Throughout the periods covered by the Unaudited Consolidated Financial Statements, TimkenSteel sold finished goods to Timken’s other businesses. Revenues from related party sales of products totaled $22.6 million, or 5.8% of net sales, for the three months ended March 31, 2014 and $19.6 million, or 5.7% of net sales, for the three months ended March 31, 2013. The cost of products sold to related parties was $16.8 million and $14.5 million for the three months ended March 31, 2014 and 2013, respectively. In addition, TimkenSteel has historically made pension contributions to the Timken UK Pension Scheme, which provides benefits to eligible employees and retirees of both Timken and TimkenSteel. Timken agreed to remit cash to settle with TimkenSteel the portion of the net pension contributions related to eligible Timken employees and retirees prior to the completion of the spinoff. TimkenSteel recorded receivables from other Timken businesses relating to the above transactions totaling $28.5 million and $26.7 million as of March 31, 2014 and December 31, 2013, respectively.

TimkenSteel purchased material from a related party for approximately $0.6 million and $1.4 million during the first three months of 2014 and 2013, respectively. In addition, certain of TimkenSteel’s third-party service providers are paid by Timken on behalf of TimkenSteel. TimkenSteel subsequently reimburses Timken for such payments in cash. TimkenSteel recorded payables due to Timken and its businesses relating to the above transactions totaling $21.0 million and $17.7 million as of March 31, 2014 and December 31, 2013, respectively.

Note 12 - Subsequent Events

The Unaudited Consolidated Financial Statements reflect management’s evaluation of subsequent events, through May 15, 2014, the date TimkenSteel’s Unaudited Consolidated Financial Statements were available to be issued.

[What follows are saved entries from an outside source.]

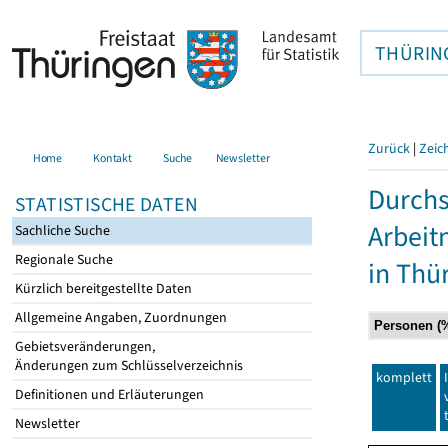
THÜRIN
Zurück
|
Zeic
Home
Kontakt
Suche
Newsletter
Durchs
STATISTISCHE DATEN
Arbei
Sachliche Suche
Regionale Suche
in Thü
Kürzlich bereitgestellte Daten
Allgemeine Angaben, Zuordnungen
Gebietsveränderungen,
Änderungen zum Schlüsselverzeichnis
komplett
Definitionen und Erläuterungen
Newsletter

Effective May 1, 2014, Timken-sponsored retirement and postretirement benefit plans were split between Timken and TimkenSteel in anticipation of the separation based on the ERISA prescribed calculations. Based on preliminary estimates, TimkenSteel expects to assume estimated gross US-based pension and postretirement obligations of $1.0 billion and $0.2 billion, respectively. In addition, anticipated assets to be transferred are expected to be $1.1 billion and $0.1 billion, respectively, for US-based pension and postretirement obligations.